Thread Safety (pdf version)
NAG Library Manual

Thread Safety

1  Multithreaded Applications and Thread Safety

A thread is a basic entity to which an operating system allocates CPU time. A thread has its own registers, stack and process resources. Threads provide a convenient way of allowing an application to maximise its usage of CPU resources in a system, especially in a multiple processor configuration. A routine is termed ‘thread safe’ if it can be called safely from two or more concurrently running threads.
The remainder of this document describes thread safety within the context of the NAG Fortran Library and provides guidelines for calling Library routines from multithreaded applications.

2  Thread Safety and the NAG Fortran Library

It is essential that you refer to the Users' Note for details of whether the Library has been compiled in a manner that facilitates the use of multiple threads. Also, your local site may have decided only to install a Library of thread safe routines; please contact your site installer for details of the installation.

2.1  Thread Safe Constructs

In a Fortran 77 context the constructs that prohibit thread safety are, potentially, DATA, SAVE, COMMON and EQUIVALENCE. This is because such constructs define data that may be shared by different threads, perhaps leading to unwanted interactions between them: for example, the possibility that one thread may be modifying the contents of a COMMON block at the same time as another thread is reading it. You are therefore advised to use such constructs with great care and to avoid their use wherever possible within multithreaded applications.
The NAG Fortran Library has addressed these issues by

2.2  Library Routines with Thread Safe Equivalents

In the NAG Fortran Library there are sometimes pairs of routines which share the same root name, for example, the routines D03PCF and D03PCA. Each routine in the pair has exactly the same functionality, except that one of them has additional parameters in order to make it safe for use in multithreaded applications. The routine that is safe for use in multithreaded applications has a different last character in the name in place of the usual character (typically 'A' instead of 'F'). Such pairs are documented via one routine document. If the pair of routines contain a routine argument in their interface then the routine with additional parameters will have parameter arrays that enable you to pass information to the routine argument without the need for COMMON blocks. In some cases the routine with additional parameters may need to be initialised by a separate initialisation routine; this requirement will be clearly documented.

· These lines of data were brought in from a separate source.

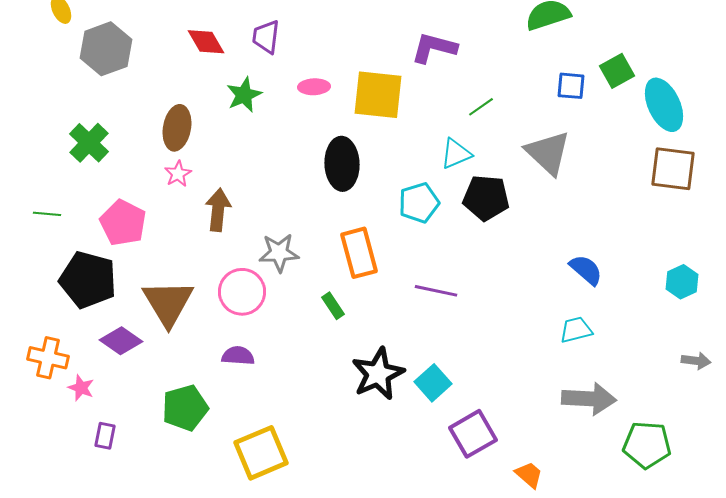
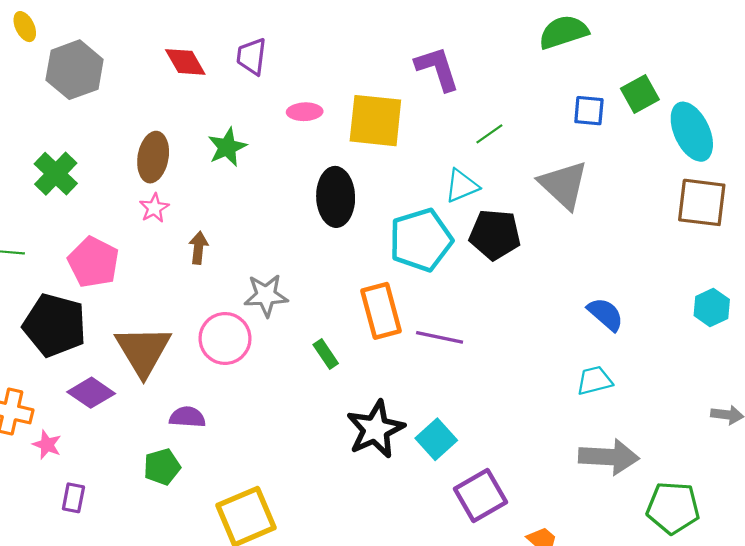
purple L-shape: (434, 48) -> (437, 69), turned 57
green star: (244, 95) -> (227, 147), moved
cyan pentagon: (419, 203) -> (421, 240), size x1.4
brown arrow: (218, 210) -> (198, 248), size x0.7
orange rectangle: (359, 253) -> (381, 311), moved
cyan hexagon: (682, 282) -> (712, 308), moved
purple semicircle: (238, 356) -> (187, 417), moved
green pentagon: (185, 408) -> (162, 467), size x0.7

2.3  Routines with Routine Arguments

Some Library routines require you to supply a routine and to pass the name of the routine as an argument in the call to the Library routine. For many of these Library routines, the supplied routine interface includes array arguments specifically for you to pass information to the supplied routine. However, there remain some Library routines for which you may need to supply your provided routine with more information than can be given via the interface argument list. In such circumstances it is usual to define a COMMON block containing the required data in the supplied routine (and also in the calling program). It is safe to do this only if no data referenced in the defined COMMON block is updated within the supplied routine (thus avoiding the possibility of simultaneous modification by different threads). Where separate calls are made to a Library routine by different threads and these calls require different data sets to be passed through COMMON blocks to user-supplied routines, these routines and the COMMON blocks defined within them should have different names.
You are advised to check, in the relevant chapter introduction, whether the Library routines you intend to call have equivalent reverse communication interfaces. These have been designed specifically for problems where user-supplied routine interfaces are not flexible enough for a given problem, and their use should eliminate the need to provide data through COMMON blocks.

2.4  Input/Output

The Library contains routines for setting the current error and advisory message unit numbers (X04AAF and X04ABF). These routines use the SAVE statement to retain the values of the current unit numbers between calls. It is therefore not advisable for different threads of a multithreaded program to set the message unit numbers to different values. A consequence of this is that error or advisory messages output simultaneously may become garbled, and in any event there is no indication of which thread produces which message. You are therefore advised always to select the 'soft failure' mechanism without any error message (IFAIL=+1, see Section 2.3 of the Essential Introduction) on entry to each NAG routine called from a multithreaded application; it is then essential that the value of IFAIL be tested on return to the application.
A related problem is that of multiple threads writing to or reading from files. You are advised to make different threads use different unit numbers for opening files and to give these files different names (perhaps by appending an index number to the file basename). The only alternative to this is for you to protect each write to a file or unit number; for example, by putting each WRITE statement in a critical region.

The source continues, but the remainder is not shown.